Data excerpts
________________

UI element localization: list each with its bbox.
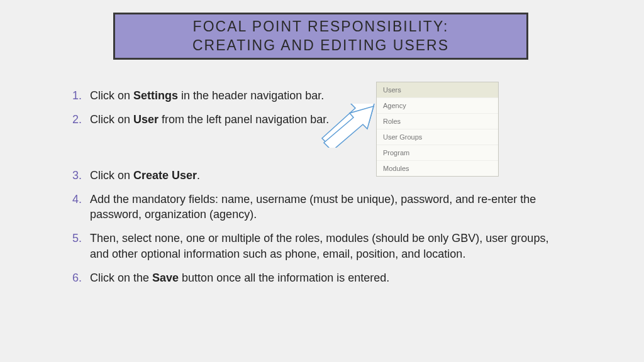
- step-number: 5.: [72, 231, 90, 246]
- step-text: Then, select none, one or multiple of th…: [90, 231, 550, 261]
- menu-item-user-groups: User Groups: [377, 129, 498, 145]
- step-number: 3.: [72, 168, 90, 183]
- menu-item-modules: Modules: [377, 161, 498, 176]
- menu-item-program: Program: [377, 145, 498, 161]
- title-line1: FOCAL POINT RESPONSIBILITY:: [193, 18, 449, 35]
- step-number: 4.: [72, 192, 90, 207]
- step-text: Add the mandatory fields: name, username…: [90, 192, 550, 222]
- step-number: 2.: [72, 112, 90, 127]
- menu-item-roles: Roles: [377, 114, 498, 129]
- step-number: 1.: [72, 88, 90, 103]
- menu-item-users: Users: [377, 82, 498, 98]
- slide-title: FOCAL POINT RESPONSIBILITY: CREATING AND…: [192, 18, 449, 55]
- title-line2: CREATING AND EDITING USERS: [192, 37, 449, 53]
- menu-item-agency: Agency: [377, 98, 498, 114]
- title-box: FOCAL POINT RESPONSIBILITY: CREATING AND…: [113, 13, 528, 60]
- step-text: Click on the Save button once all the in…: [90, 270, 550, 285]
- nav-menu-screenshot: Users Agency Roles User Groups Program M…: [376, 82, 499, 177]
- step-5: 5. Then, select none, one or multiple of…: [72, 231, 550, 261]
- step-4: 4. Add the mandatory fields: name, usern…: [72, 192, 550, 222]
- step-6: 6. Click on the Save button once all the…: [72, 270, 550, 285]
- step-number: 6.: [72, 270, 90, 285]
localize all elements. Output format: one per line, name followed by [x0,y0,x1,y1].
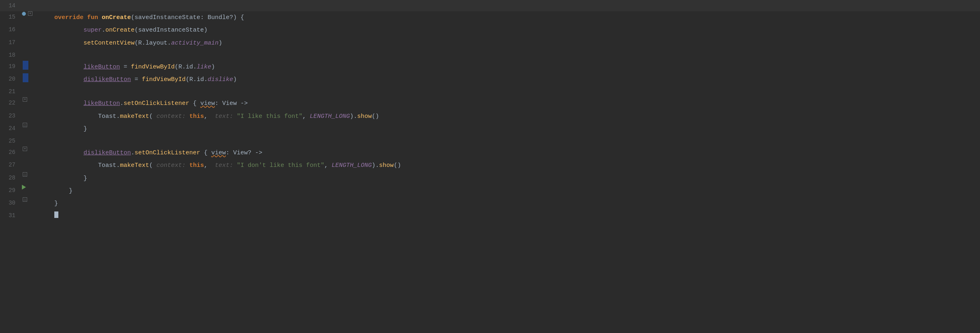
code-line-16: 16 super.onCreate(savedInstanceState) [0,24,980,36]
line-content-20: dislikeButton = findViewById(R.id.dislik… [53,73,980,86]
line-content-24: } [53,123,980,135]
line-content-21 [53,86,980,89]
code-line-24: 24 △ } [0,123,980,135]
fold-marker-15[interactable]: ▾ [28,11,32,16]
code-line-20: 20 dislikeButton = findViewById(R.id.dis… [0,73,980,86]
code-line-26: 26 ▾ dislikeButton.setOnClickListener { … [0,147,980,159]
line-content-27: Toast.makeText( context: this, text: "I … [53,159,980,172]
line-content-22: likeButton.setOnClickListener { view: Vi… [53,97,980,110]
line-content-17: setContentView(R.layout.activity_main) [53,37,980,49]
line-number-18: 18 [0,49,20,60]
line-content-19: likeButton = findViewById(R.id.like) [53,61,980,73]
code-line-27: 27 Toast.makeText( context: this, text: … [0,159,980,172]
fold-marker-30[interactable]: △ [23,197,27,202]
fold-marker-22[interactable]: ▾ [23,97,27,102]
code-lines: 14 15 ▾ override fun onCreate(savedInsta… [0,0,980,223]
line-number-27: 27 [0,159,20,170]
line-number-17: 17 [0,37,20,47]
code-line-28: 28 △ } [0,172,980,185]
line-number-29: 29 [0,185,20,195]
line-content-31 [53,210,980,223]
code-line-30: 30 △ } [0,197,980,210]
line-number-15: 15 [0,11,20,22]
line-content-23: Toast.makeText( context: this, text: "I … [53,110,980,123]
line-gutter-24[interactable]: △ [20,123,53,127]
line-content-14 [53,0,980,3]
line-content-18 [53,49,980,53]
line-gutter-30[interactable]: △ [20,197,53,202]
fold-marker-28[interactable]: △ [23,172,27,177]
fold-marker-26[interactable]: ▾ [23,147,27,151]
line-number-19: 19 [0,61,20,71]
line-content-25 [53,135,980,139]
code-line-25: 25 [0,135,980,147]
code-line-15: 15 ▾ override fun onCreate(savedInstance… [0,11,980,24]
line-number-21: 21 [0,86,20,96]
line-gutter-29 [20,185,53,190]
code-line-17: 17 setContentView(R.layout.activity_main… [0,37,980,49]
code-editor: 14 15 ▾ override fun onCreate(savedInsta… [0,0,980,333]
code-line-21: 21 [0,86,980,97]
fold-marker-24[interactable]: △ [23,123,27,127]
line-number-30: 30 [0,197,20,208]
line-gutter-28[interactable]: △ [20,172,53,177]
code-line-18: 18 [0,49,980,61]
run-icon[interactable] [22,185,26,190]
line-number-24: 24 [0,123,20,133]
line-content-29: } [53,185,980,197]
code-line-22: 22 ▾ likeButton.setOnClickListener { vie… [0,97,980,110]
code-line-14: 14 [0,0,980,11]
line-number-22: 22 [0,97,20,108]
line-number-14: 14 [0,0,20,11]
line-content-30: } [53,197,980,210]
line-gutter-20 [20,73,53,82]
line-content-15: override fun onCreate(savedInstanceState… [53,11,980,24]
line-gutter-22[interactable]: ▾ [20,97,53,102]
line-number-20: 20 [0,73,20,84]
line-number-16: 16 [0,24,20,34]
line-gutter-19 [20,61,53,70]
line-number-28: 28 [0,172,20,183]
code-line-31: 31 [0,210,980,223]
line-number-31: 31 [0,210,20,220]
line-number-23: 23 [0,110,20,121]
line-content-16: super.onCreate(savedInstanceState) [53,24,980,36]
line-gutter-15[interactable]: ▾ [20,11,53,16]
line-number-25: 25 [0,135,20,146]
line-content-26: dislikeButton.setOnClickListener { view:… [53,147,980,159]
line-content-28: } [53,172,980,185]
line-gutter-26[interactable]: ▾ [20,147,53,151]
code-line-19: 19 likeButton = findViewById(R.id.like) [0,61,980,73]
code-line-23: 23 Toast.makeText( context: this, text: … [0,110,980,123]
breakpoint-icon[interactable] [22,12,26,16]
code-line-29: 29 } [0,185,980,197]
line-number-26: 26 [0,147,20,157]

________________

> _Task requirements_: Restate every line above exactly, omitting images.

> _Exercise solution_:
UI element localization: list each with its bbox.
- step-number: 5.: [72, 231, 90, 246]
- step-text: Then, select none, one or multiple of th…: [90, 231, 550, 261]
- menu-item-user-groups: User Groups: [377, 129, 498, 145]
- step-number: 3.: [72, 168, 90, 183]
- menu-item-modules: Modules: [377, 161, 498, 176]
- menu-item-program: Program: [377, 145, 498, 161]
- title-line1: FOCAL POINT RESPONSIBILITY:: [193, 18, 449, 35]
- step-number: 4.: [72, 192, 90, 207]
- step-text: Add the mandatory fields: name, username…: [90, 192, 550, 222]
- step-number: 2.: [72, 112, 90, 127]
- menu-item-roles: Roles: [377, 114, 498, 129]
- step-number: 1.: [72, 88, 90, 103]
- menu-item-users: Users: [377, 82, 498, 98]
- slide-title: FOCAL POINT RESPONSIBILITY: CREATING AND…: [192, 18, 449, 55]
- title-line2: CREATING AND EDITING USERS: [192, 37, 449, 53]
- menu-item-agency: Agency: [377, 98, 498, 114]
- title-box: FOCAL POINT RESPONSIBILITY: CREATING AND…: [113, 13, 528, 60]
- step-text: Click on the Save button once all the in…: [90, 270, 550, 285]
- nav-menu-screenshot: Users Agency Roles User Groups Program M…: [376, 82, 499, 177]
- step-5: 5. Then, select none, one or multiple of…: [72, 231, 550, 261]
- step-4: 4. Add the mandatory fields: name, usern…: [72, 192, 550, 222]
- step-6: 6. Click on the Save button once all the…: [72, 270, 550, 285]
- step-number: 6.: [72, 270, 90, 285]
localize all elements. Output format: one per line, name followed by [x0,y0,x1,y1].
code-line-16: 16 super.onCreate(savedInstanceState) [0,24,980,36]
line-content-20: dislikeButton = findViewById(R.id.dislik… [53,73,980,86]
line-content-24: } [53,123,980,135]
line-content-21 [53,86,980,89]
code-line-24: 24 △ } [0,123,980,135]
fold-marker-15[interactable]: ▾ [28,11,32,16]
code-line-20: 20 dislikeButton = findViewById(R.id.dis… [0,73,980,86]
code-line-26: 26 ▾ dislikeButton.setOnClickListener { … [0,147,980,159]
line-content-27: Toast.makeText( context: this, text: "I … [53,159,980,172]
line-content-22: likeButton.setOnClickListener { view: Vi… [53,97,980,110]
line-content-17: setContentView(R.layout.activity_main) [53,37,980,49]
line-number-18: 18 [0,49,20,60]
line-content-19: likeButton = findViewById(R.id.like) [53,61,980,73]
code-line-27: 27 Toast.makeText( context: this, text: … [0,159,980,172]
fold-marker-30[interactable]: △ [23,197,27,202]
fold-marker-22[interactable]: ▾ [23,97,27,102]
code-lines: 14 15 ▾ override fun onCreate(savedInsta… [0,0,980,223]
line-number-27: 27 [0,159,20,170]
line-number-17: 17 [0,37,20,47]
code-line-28: 28 △ } [0,172,980,185]
line-number-29: 29 [0,185,20,195]
line-content-31 [53,210,980,223]
code-line-30: 30 △ } [0,197,980,210]
line-number-15: 15 [0,11,20,22]
line-content-23: Toast.makeText( context: this, text: "I … [53,110,980,123]
line-gutter-24[interactable]: △ [20,123,53,127]
line-content-14 [53,0,980,3]
line-content-18 [53,49,980,53]
line-gutter-30[interactable]: △ [20,197,53,202]
fold-marker-28[interactable]: △ [23,172,27,177]
fold-marker-26[interactable]: ▾ [23,147,27,151]
line-number-19: 19 [0,61,20,71]
line-content-25 [53,135,980,139]
code-line-25: 25 [0,135,980,147]
code-line-15: 15 ▾ override fun onCreate(savedInstance… [0,11,980,24]
line-number-21: 21 [0,86,20,96]
line-gutter-29 [20,185,53,190]
code-line-17: 17 setContentView(R.layout.activity_main… [0,37,980,49]
code-editor: 14 15 ▾ override fun onCreate(savedInsta… [0,0,980,333]
code-line-21: 21 [0,86,980,97]
fold-marker-24[interactable]: △ [23,123,27,127]
line-number-30: 30 [0,197,20,208]
line-gutter-28[interactable]: △ [20,172,53,177]
code-line-18: 18 [0,49,980,61]
run-icon[interactable] [22,185,26,190]
line-number-24: 24 [0,123,20,133]
line-content-29: } [53,185,980,197]
code-line-22: 22 ▾ likeButton.setOnClickListener { vie… [0,97,980,110]
code-line-14: 14 [0,0,980,11]
line-number-22: 22 [0,97,20,108]
line-number-14: 14 [0,0,20,11]
line-content-30: } [53,197,980,210]
line-gutter-20 [20,73,53,82]
line-content-15: override fun onCreate(savedInstanceState… [53,11,980,24]
line-gutter-22[interactable]: ▾ [20,97,53,102]
line-number-20: 20 [0,73,20,84]
line-number-16: 16 [0,24,20,34]
line-gutter-19 [20,61,53,70]
line-number-28: 28 [0,172,20,183]
code-line-31: 31 [0,210,980,223]
line-number-31: 31 [0,210,20,220]
line-number-23: 23 [0,110,20,121]
line-content-16: super.onCreate(savedInstanceState) [53,24,980,36]
line-gutter-15[interactable]: ▾ [20,11,53,16]
line-number-25: 25 [0,135,20,146]
line-content-26: dislikeButton.setOnClickListener { view:… [53,147,980,159]
line-content-28: } [53,172,980,185]
line-gutter-26[interactable]: ▾ [20,147,53,151]
code-line-19: 19 likeButton = findViewById(R.id.like) [0,61,980,73]
code-line-23: 23 Toast.makeText( context: this, text: … [0,110,980,123]
breakpoint-icon[interactable] [22,12,26,16]
code-line-29: 29 } [0,185,980,197]
line-number-26: 26 [0,147,20,157]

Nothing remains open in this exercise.